Versatile tools are needed to help interpret the vast and increasingly complex data generated by single-cell technologies, which have recently attracted wide interest thanks to their capabilities beyond the more conventional studies of bulk cell populations. We aim to optimize the single-cell data analysis and to develop new statistical and machine learning methods for the emerging new technologies and complex design settings, including longitudinal, spatial, and multi-omics single-cell data. The aim is to enable prediction of molecular signatures and regulatory networks in various healthy and disease states in a reproducible manner.
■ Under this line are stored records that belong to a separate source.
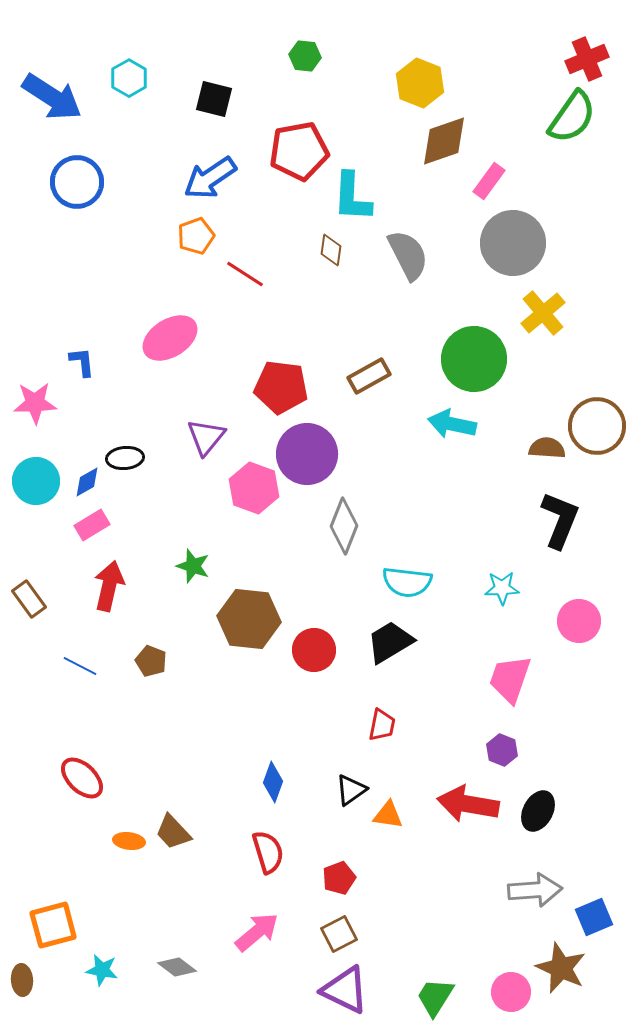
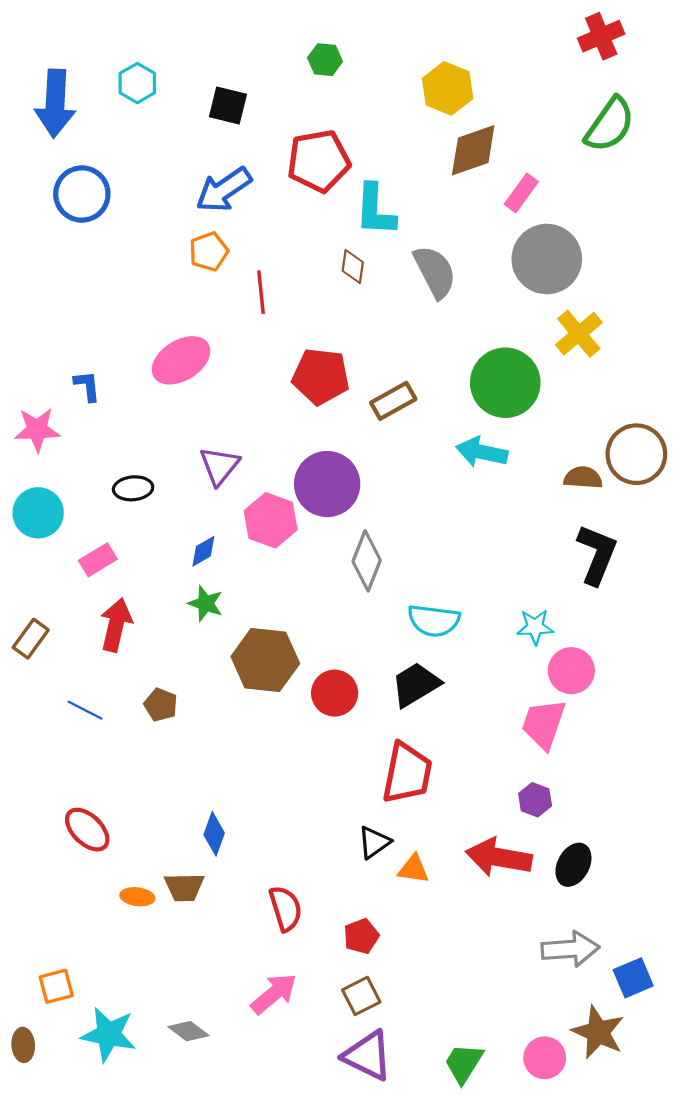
red cross: (587, 59) -> (601, 36), moved
blue arrow: (52, 97) -> (55, 103), turned 60
red line: (245, 274) -> (261, 292), turned 51
red pentagon: (281, 387) -> (321, 376), moved
blue diamond: (87, 482) -> (203, 551), moved
brown rectangle: (29, 599) -> (31, 639), turned 72
pink circle: (579, 621) -> (571, 671), moved
red trapezoid: (382, 725) -> (407, 773), size x1.8
blue diamond: (273, 782) -> (214, 834), moved
brown trapezoid: (173, 832) -> (184, 887), turned -48
orange square: (53, 925) -> (56, 986), size x0.7
cyan star: (102, 970) -> (109, 1034), size x1.6

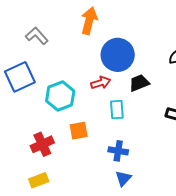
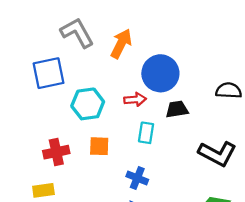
orange arrow: (89, 21) -> (121, 44), moved
gray L-shape: (37, 36) -> (77, 33), size x1.4

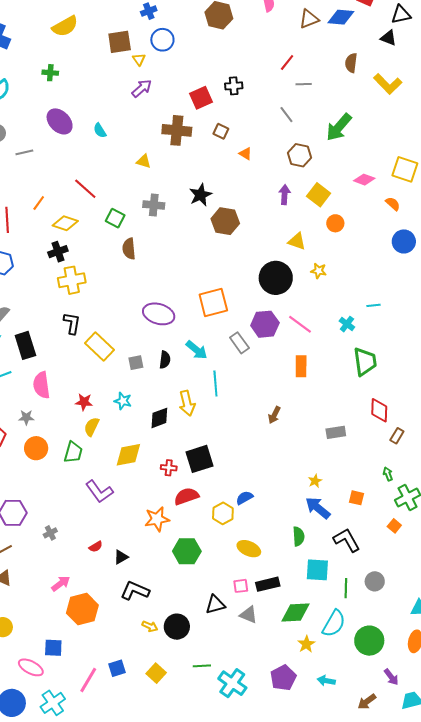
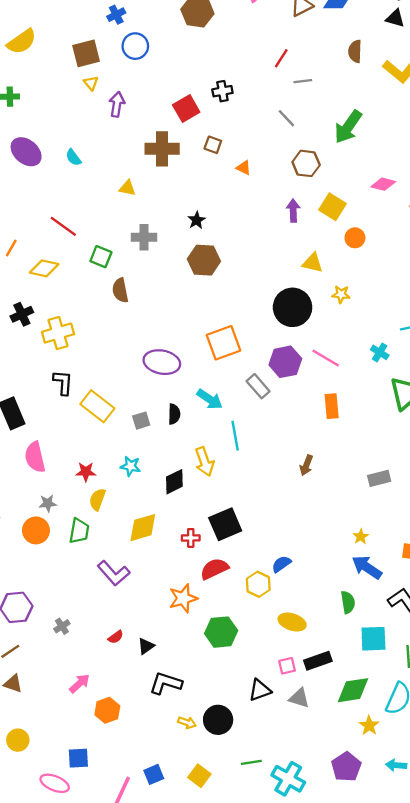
yellow triangle: (139, 59) -> (91, 83), moved
purple arrow: (142, 88) -> (117, 104), turned -35
black star: (201, 195) -> (197, 220), size x0.7
brown hexagon: (225, 221) -> (204, 260), moved
black cross: (58, 252) -> (22, 314), moved
gray star: (26, 417) -> (48, 503), moved
orange hexagon: (82, 609) -> (107, 710), size x0.7

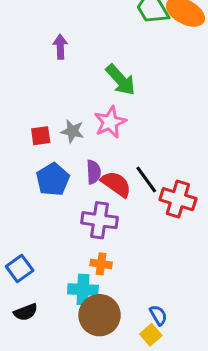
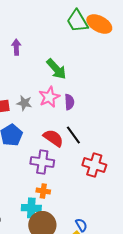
purple semicircle: (93, 172) -> (69, 102), moved
red cross: (178, 199) -> (94, 165), moved

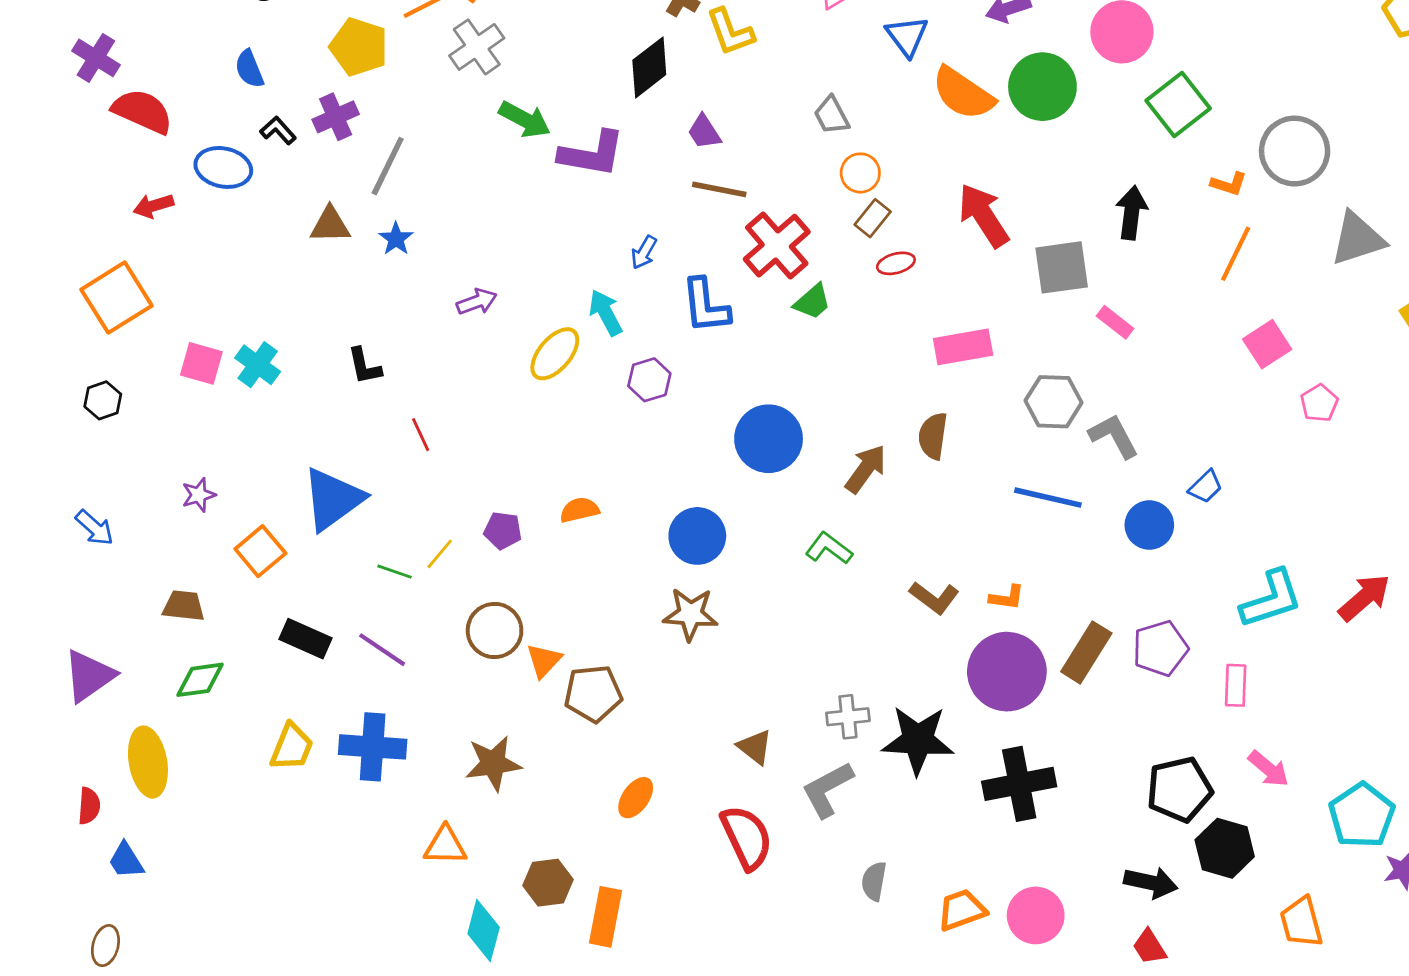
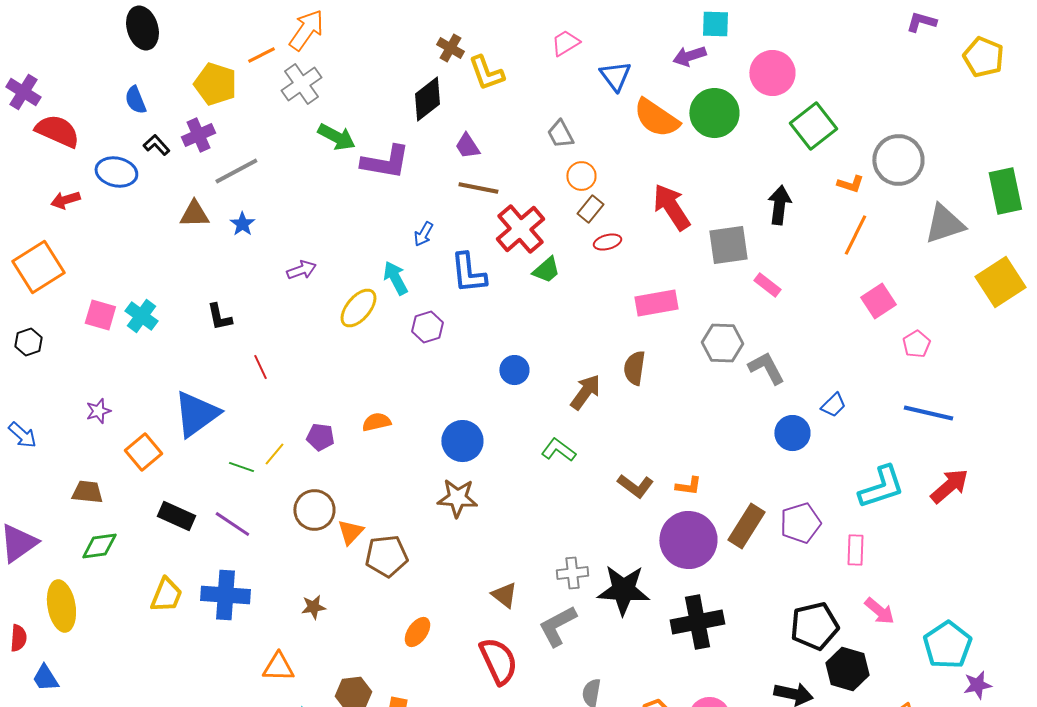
gray line: (388, 166) -> (236, 171), turned 36
blue circle: (769, 439) -> (514, 370), size x0.6
blue line: (1048, 498) -> (928, 413), moved
brown star: (493, 763) -> (313, 607), size x0.6

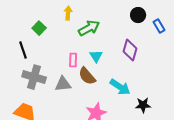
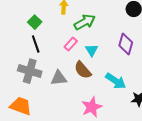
black line: (23, 50) -> (36, 44), moved
pink rectangle: (73, 60) -> (71, 44), moved, turned 40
Selected publications from the lab: Kleino et al. (2022) Comput Struct Biotechnol J, Junttila et al. (2022) Brief Bioinform, Smolander et al. (2021) Bioinformatics, Smolander et al. (2021) Bioinformatics, Adossa et al. (2021)Comput Struct Biotechnol J, Jaakkola et al. (2017) Brief Bioinform

Computational systems immunology applications: human T cells and immune-mediated diseases

A key question in today’s systems immunology is the ability to transform high-resolution multi-omics data into useful knowledge about our immune system and its disorders, with both the size and complexity of the data constantly increasing. Our goal is to apply the novel computational methods that we develop to enable new discoveries in human T cell regulation and new understanding about the development of human immune-mediated diseases, such as the autoimmune type 1 diabetes, in close collaboration with biomedical and clinical research teams.

Selected publications from the lab: Suomi et al. (2022) Diabetes Care, Välikangas et al. (2022) Front Endocrinol, Shetty et al. (2022) Nucleic Acids Res,  Khan et al. (2022) Front Immunol,Tripathi et al. (2019) iScience, Lietzen et al. (2018) Diabetologia

Artificial intelligence in the analysis of digital health data: early prediction of disease and treatment risks

Artificial intelligence together with the growing amounts and diversity of digital health data provide excellent opportunities for early prediction of disease and treatment risks, including both molecular omics profiling data as well as data from various other sources, such as imaging, electronic medical records, or wearable devices. By combining multidisciplinary expertise, we aim to enable robust, clinically feasible prediction of individualized disease or treatment risks dynamically before the clinical manifestation of the disease or before starting the treatment. The aim is to develop models that are both accurate as well as interpretable and easy to use in practice to accelerate the development of improved diagnosis, prognosis and treatment strategies for complex diseases, such as diabetes and cancer.

Selected publications from the lab: Venäläinen et al. (2022) Cancer Med, Sieberts et al. (2021) NPJ Digit Med, Mahmoudian et al. (2021) Bioinformatics, Venäläinen et al. (2020) J Hypertens, Fourati et al. (2018) Nat Commun, Seyednasrollah et al. (2017) Eur Urol

Our research is possible thanks to our supporters

Our projects have received funding from the European Research Council (ERC), the European Union’s Horizon 2020 research and innovation programme, the Juvenile Diabetes Research Foundation (JDRF), Academy of Finland, Business Finland, and the Sigrid Juselius Foundation.